▶ **Transcribed page contents**:

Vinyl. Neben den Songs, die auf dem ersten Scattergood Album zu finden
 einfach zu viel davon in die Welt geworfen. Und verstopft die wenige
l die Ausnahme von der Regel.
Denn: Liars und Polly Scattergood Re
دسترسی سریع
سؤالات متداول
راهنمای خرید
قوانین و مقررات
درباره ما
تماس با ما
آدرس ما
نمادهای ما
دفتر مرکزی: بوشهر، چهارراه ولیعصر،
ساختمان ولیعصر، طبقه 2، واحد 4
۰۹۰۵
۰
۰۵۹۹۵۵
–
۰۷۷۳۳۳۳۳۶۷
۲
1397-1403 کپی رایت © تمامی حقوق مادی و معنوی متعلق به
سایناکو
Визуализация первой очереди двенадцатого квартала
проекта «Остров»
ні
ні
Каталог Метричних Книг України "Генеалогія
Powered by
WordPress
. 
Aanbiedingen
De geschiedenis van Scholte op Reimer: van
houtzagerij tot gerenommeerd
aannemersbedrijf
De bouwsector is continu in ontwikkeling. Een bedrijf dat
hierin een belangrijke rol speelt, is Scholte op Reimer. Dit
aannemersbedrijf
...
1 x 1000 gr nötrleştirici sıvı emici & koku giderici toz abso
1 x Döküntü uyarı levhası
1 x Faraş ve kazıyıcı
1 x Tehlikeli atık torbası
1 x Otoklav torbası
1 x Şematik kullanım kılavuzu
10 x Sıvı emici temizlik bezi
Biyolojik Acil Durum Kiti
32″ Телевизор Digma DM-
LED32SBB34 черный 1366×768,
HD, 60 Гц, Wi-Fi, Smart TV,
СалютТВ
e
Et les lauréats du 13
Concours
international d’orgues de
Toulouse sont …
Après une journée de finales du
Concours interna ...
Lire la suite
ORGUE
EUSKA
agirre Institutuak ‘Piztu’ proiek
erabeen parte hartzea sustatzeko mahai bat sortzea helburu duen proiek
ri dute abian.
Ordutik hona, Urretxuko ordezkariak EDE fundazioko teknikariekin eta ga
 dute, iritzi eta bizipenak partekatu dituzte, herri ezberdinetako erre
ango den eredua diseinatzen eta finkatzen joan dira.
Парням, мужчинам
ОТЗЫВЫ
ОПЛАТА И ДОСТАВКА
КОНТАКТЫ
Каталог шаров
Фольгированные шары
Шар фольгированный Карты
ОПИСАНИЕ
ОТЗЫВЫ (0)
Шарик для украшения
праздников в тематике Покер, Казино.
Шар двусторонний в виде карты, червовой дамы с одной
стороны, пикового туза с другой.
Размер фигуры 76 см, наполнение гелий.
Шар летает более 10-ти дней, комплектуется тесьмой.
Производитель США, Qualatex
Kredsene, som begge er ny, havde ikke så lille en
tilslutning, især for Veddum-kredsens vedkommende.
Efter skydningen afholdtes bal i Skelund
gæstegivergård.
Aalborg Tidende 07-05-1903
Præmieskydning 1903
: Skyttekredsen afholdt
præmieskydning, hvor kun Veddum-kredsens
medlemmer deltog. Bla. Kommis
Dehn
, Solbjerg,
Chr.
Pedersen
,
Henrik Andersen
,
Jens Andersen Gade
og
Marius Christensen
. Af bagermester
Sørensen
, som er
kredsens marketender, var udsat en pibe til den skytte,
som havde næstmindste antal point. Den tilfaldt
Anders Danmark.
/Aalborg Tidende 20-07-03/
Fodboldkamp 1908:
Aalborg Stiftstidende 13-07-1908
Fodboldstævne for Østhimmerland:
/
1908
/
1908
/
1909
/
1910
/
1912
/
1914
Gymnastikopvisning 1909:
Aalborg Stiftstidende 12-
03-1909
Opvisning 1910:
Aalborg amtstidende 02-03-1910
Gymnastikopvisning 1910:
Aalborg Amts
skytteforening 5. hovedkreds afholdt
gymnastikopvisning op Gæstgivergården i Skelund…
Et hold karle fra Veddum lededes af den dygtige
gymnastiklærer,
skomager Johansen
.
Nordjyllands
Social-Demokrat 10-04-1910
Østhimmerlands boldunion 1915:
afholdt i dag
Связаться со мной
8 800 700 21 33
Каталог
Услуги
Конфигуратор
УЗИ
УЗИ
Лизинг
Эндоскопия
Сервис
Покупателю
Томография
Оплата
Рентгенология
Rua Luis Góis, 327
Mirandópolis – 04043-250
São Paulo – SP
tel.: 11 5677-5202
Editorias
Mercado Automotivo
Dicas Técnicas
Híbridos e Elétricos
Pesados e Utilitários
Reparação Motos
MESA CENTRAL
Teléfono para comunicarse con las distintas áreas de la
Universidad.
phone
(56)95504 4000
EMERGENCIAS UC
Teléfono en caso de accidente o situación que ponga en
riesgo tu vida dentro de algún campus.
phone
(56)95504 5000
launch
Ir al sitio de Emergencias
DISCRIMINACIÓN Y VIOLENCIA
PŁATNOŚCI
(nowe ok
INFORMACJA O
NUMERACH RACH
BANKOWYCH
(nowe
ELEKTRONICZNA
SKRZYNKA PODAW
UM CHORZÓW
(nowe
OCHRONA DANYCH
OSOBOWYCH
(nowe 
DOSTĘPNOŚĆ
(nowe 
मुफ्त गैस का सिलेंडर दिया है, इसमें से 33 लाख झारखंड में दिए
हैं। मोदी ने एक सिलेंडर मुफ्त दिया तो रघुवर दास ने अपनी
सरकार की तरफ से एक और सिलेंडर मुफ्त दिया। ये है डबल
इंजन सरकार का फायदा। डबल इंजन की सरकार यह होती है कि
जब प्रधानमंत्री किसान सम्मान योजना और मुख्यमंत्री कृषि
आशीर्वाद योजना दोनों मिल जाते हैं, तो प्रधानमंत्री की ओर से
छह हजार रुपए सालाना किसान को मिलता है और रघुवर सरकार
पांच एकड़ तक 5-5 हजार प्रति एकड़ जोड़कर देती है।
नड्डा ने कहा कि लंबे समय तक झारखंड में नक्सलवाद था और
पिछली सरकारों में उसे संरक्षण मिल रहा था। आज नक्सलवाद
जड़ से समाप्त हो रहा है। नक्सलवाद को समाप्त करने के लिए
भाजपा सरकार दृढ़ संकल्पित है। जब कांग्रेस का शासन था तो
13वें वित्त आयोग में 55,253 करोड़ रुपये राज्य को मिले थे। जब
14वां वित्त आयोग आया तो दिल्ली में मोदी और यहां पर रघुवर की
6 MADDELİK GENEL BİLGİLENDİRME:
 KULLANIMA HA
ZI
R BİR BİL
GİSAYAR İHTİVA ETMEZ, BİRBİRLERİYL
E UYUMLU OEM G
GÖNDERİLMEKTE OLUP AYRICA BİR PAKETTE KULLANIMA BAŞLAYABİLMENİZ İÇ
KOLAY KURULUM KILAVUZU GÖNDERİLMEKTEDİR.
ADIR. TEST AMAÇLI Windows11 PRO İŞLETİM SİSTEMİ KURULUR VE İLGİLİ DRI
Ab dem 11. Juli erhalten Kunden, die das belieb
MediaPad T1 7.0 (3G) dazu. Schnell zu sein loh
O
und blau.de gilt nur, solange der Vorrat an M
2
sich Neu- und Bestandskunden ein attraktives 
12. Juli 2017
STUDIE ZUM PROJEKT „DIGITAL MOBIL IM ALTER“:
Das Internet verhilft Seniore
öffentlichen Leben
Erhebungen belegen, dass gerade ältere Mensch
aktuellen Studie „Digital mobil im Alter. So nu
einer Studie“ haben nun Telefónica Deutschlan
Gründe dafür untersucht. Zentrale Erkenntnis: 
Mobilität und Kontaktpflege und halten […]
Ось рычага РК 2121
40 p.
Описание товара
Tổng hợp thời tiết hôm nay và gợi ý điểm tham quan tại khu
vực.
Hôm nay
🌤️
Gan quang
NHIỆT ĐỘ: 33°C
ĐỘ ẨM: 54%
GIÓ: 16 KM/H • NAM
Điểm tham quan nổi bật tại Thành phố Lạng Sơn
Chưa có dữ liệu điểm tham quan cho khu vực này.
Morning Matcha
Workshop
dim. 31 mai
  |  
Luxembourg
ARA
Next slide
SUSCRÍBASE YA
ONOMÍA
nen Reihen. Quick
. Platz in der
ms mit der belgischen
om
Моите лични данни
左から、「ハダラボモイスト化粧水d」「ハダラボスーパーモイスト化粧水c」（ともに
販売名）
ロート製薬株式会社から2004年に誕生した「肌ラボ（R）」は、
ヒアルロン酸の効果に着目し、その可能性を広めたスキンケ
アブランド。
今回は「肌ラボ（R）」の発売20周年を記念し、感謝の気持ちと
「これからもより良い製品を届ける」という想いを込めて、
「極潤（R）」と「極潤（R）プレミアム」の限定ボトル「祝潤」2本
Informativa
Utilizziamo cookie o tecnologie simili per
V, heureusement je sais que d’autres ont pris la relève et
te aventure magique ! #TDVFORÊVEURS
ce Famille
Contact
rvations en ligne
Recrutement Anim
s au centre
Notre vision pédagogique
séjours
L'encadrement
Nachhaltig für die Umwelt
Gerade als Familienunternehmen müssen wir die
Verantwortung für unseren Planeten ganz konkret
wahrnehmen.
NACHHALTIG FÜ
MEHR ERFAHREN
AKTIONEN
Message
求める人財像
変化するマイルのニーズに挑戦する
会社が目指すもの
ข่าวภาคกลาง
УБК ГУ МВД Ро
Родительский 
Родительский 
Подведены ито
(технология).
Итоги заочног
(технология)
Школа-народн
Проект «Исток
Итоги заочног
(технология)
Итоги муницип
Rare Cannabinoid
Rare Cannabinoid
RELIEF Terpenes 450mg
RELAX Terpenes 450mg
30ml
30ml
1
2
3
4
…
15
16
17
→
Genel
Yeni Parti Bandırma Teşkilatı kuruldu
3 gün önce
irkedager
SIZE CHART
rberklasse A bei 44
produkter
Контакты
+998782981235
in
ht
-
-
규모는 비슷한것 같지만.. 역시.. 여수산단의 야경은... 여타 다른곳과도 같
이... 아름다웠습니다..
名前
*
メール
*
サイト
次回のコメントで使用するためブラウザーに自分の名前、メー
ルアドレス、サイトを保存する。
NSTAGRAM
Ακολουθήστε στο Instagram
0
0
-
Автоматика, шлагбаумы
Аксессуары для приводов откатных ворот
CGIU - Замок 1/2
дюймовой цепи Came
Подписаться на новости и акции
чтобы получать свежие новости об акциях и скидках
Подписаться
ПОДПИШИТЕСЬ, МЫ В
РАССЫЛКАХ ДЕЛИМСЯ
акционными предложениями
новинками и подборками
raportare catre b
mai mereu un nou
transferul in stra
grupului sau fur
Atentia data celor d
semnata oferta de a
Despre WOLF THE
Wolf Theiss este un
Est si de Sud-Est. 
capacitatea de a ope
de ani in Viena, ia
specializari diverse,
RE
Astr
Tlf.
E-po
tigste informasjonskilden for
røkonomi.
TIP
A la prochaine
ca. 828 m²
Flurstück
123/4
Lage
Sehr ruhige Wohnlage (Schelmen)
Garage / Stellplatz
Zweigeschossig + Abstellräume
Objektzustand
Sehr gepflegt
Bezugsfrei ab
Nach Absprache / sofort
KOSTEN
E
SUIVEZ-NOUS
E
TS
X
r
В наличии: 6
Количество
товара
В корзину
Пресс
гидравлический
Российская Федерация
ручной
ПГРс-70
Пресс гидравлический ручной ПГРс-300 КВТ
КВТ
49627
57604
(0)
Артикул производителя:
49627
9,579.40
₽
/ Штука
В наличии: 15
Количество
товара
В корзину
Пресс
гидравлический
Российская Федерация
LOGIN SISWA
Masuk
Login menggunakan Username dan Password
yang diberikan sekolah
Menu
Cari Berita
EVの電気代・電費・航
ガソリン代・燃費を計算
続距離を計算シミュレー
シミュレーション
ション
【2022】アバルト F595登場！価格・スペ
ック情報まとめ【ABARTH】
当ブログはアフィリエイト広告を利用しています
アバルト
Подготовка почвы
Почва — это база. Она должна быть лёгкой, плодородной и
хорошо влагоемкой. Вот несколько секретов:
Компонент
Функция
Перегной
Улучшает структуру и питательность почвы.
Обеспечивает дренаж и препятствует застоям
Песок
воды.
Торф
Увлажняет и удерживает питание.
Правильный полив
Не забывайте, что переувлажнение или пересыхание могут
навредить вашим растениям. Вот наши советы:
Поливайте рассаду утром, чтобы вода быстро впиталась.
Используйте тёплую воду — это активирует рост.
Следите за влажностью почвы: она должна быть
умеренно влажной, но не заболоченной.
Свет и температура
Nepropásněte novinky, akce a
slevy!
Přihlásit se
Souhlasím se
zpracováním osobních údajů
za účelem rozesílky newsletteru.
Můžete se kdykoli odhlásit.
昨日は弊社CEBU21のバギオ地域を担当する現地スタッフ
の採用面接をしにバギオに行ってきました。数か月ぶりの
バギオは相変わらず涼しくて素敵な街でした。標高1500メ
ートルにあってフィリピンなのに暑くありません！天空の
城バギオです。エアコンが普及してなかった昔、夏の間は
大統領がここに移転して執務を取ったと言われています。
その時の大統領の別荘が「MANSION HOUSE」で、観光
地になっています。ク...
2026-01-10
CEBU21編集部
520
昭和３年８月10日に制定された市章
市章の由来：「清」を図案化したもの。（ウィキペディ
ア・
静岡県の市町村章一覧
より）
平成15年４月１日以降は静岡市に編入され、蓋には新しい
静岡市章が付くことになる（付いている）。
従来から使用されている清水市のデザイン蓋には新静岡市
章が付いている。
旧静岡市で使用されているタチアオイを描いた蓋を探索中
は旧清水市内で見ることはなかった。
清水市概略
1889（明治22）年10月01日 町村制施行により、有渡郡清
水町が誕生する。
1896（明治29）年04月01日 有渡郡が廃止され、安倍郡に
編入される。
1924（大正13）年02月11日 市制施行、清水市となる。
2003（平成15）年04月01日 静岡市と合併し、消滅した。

▶ **Goal of the exercise**:
Look above and repeat, character for character, the lines from the first one to the line with "agirre Institutuak ‘Piztu’ proiek", counting both.

▶ **Written answer**:
Vinyl. Neben den Songs, die auf dem ersten Scattergood Album zu finden
 einfach zu viel davon in die Welt geworfen. Und verstopft die wenige
l die Ausnahme von der Regel.
Denn: Liars und Polly Scattergood Re
دسترسی سریع
سؤالات متداول
راهنمای خرید
قوانین و مقررات
درباره ما
تماس با ما
آدرس ما
نمادهای ما
دفتر مرکزی: بوشهر، چهارراه ولیعصر،
ساختمان ولیعصر، طبقه 2، واحد 4
۰۹۰۵
۰
۰۵۹۹۵۵
–
۰۷۷۳۳۳۳۳۶۷
۲
1397-1403 کپی رایت © تمامی حقوق مادی و معنوی متعلق به
سایناکو
Визуализация первой очереди двенадцатого квартала
проекта «Остров»
ні
ні
Каталог Метричних Книг України "Генеалогія
Powered by
WordPress
. 
Aanbiedingen
De geschiedenis van Scholte op Reimer: van
houtzagerij tot gerenommeerd
aannemersbedrijf
De bouwsector is continu in ontwikkeling. Een bedrijf dat
hierin een belangrijke rol speelt, is Scholte op Reimer. Dit
aannemersbedrijf
...
1 x 1000 gr nötrleştirici sıvı emici & koku giderici toz abso
1 x Döküntü uyarı levhası
1 x Faraş ve kazıyıcı
1 x Tehlikeli atık torbası
1 x Otoklav torbası
1 x Şematik kullanım kılavuzu
10 x Sıvı emici temizlik bezi
Biyolojik Acil Durum Kiti
32″ Телевизор Digma DM-
LED32SBB34 черный 1366×768,
HD, 60 Гц, Wi-Fi, Smart TV,
СалютТВ
e
Et les lauréats du 13
Concours
international d’orgues de
Toulouse sont …
Après une journée de finales du
Concours interna ...
Lire la suite
ORGUE
EUSKA
agirre Institutuak ‘Piztu’ proiek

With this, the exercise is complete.